Reference modifier "&"-- It is always connected to the variable name, indicating that the variable does not need to be allocated memory to bind to it, but it cannot be included in the description of the type, which is described below. Because the corresponding variables do not need to be allocated memory to generate ing, they are not similar to the above two types of modifiers and can be repeatedly written because it is meaningless. And it must be on the right side of the "*" modifier, that is, long ** & A = PPA; but not long * & * A; or long & **; because long * & * indicates the reference pointer of the long pointer in the order calculated by the modifier from left to right. The reference only tells the compiler not to allocate memory to the variable on the stack, actually, it is irrelevant to the type, so the referenced pointer is meaningless. Long & ** indicates the pointer of the referenced long pointer. Similarly, long & A [40]; is incorrect because it indicates that a memory of 40 elements that can be continuously stored as a reference of Long is allocated, references are just a means to inform the compiler of some type-independent information and cannot be instantiated as a type. (For more information about instantiation, see C ++ from scratch (10) ).

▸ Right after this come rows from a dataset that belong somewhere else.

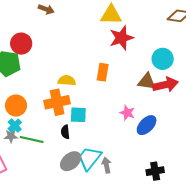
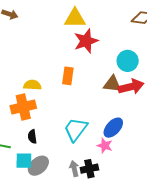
pink star: (127, 113) -> (105, 146), moved
cyan square: (78, 115) -> (24, 161), moved
cyan trapezoid: (89, 158) -> (76, 129), moved
black cross: (155, 171) -> (89, 169), moved

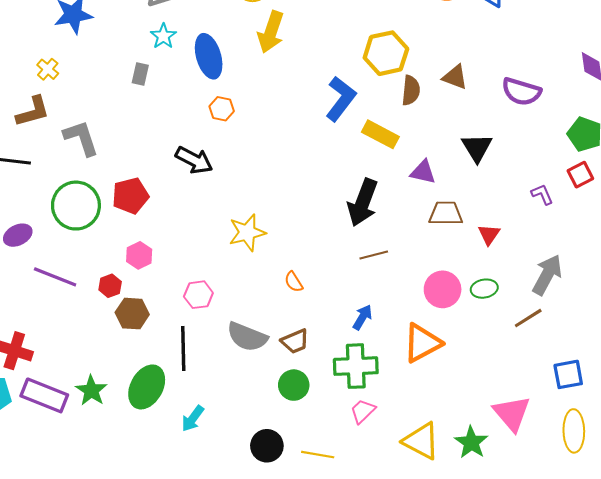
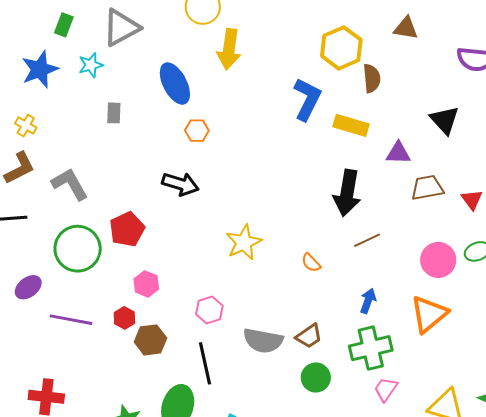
cyan star: (163, 36) -> (91, 65), moved, turned 30
brown triangle: (455, 77) -> (406, 28), moved
orange semicircle: (294, 282) -> (311, 263), moved

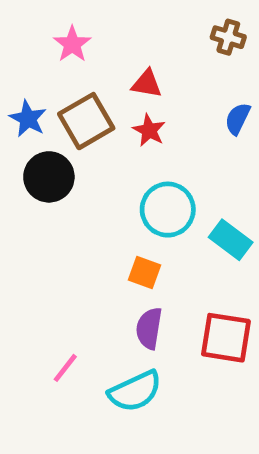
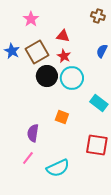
black circle: (49, 177) -> (47, 76), moved
cyan circle: (168, 210) -> (72, 78), moved
purple semicircle: (149, 328) -> (33, 133), moved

It should be noted that the reference is not a type (but for convenience, long is often referred to as a type), and long ** & rppa = & PA; will be wrong, the preceding statement does not allocate memory to the variable rppa. The address after "=" is directly used as the corresponding address, and & PA does not return an address-type number, it is a pointer type, so the compiler will report a Type Mismatch Error. However, even long ** & rppa = PA; also fails, because long * and long ** are different, but because of the type matching, the following is acceptable (rpa2 is confusing and will be explained in "C ++ from scratch (7 ):
Long A = 10, * pA = & A, ** PPA = & PA, * & RPA1 = * PPA, * & rpa2 = * (PPA + 1 );
The Type modifier and the original type are combined to form a new type, such as long * & and short * [34, note that the <type Name> in the new operator requires that the type name be written, you can also write the preceding long *, that is:
Long ** PPA = new long * [45];
That is, a 4*45 = 180 bytes of continuous memory space is dynamically allocated, and the first address is returned to the PPA. You can also:
Long *** PPPA = new long *** [2];
Long * (* pA) [10] = new long * [20] [10];
It may seem strange that the type of PA is long * (*) [10], which indicates a pointer to an array with 10 long * elements, the allocated memory length is (4*10) * 20 = 800 bytes. Because the array modifier "[]" can only be placed behind the variable name, And the type modifier is always calculated from left to right, the pointer to an array of 10 long elements cannot be used, because "*" on the left side is always better than "[]" on the right side. Therefore, C ++ proposed the above syntax to enclose the variable name in parentheses to indicate the final Modification of the type in it. Therefore: Long * (a) [10]; it is equivalent to long * A [10]; and long * (& aa) [10] = A; is also true. Otherwise, according to the preceding rules, if long * & aa [10] = A; is used, an error is returned (the cause is described earlier ). And long * (* pA) [10] = & A; can normally represent the type we need. Therefore, you can also long * (* & RPA) [10] = PA; and long * (** PPA) [10] = & PA ;.
Due to space limitations, some pointer discussions will be put in "C ++ from scratch (7)". If this article is dizzy, in the following example, we will try to describe the usage and usage of the pointer as much as possible, hoping to help.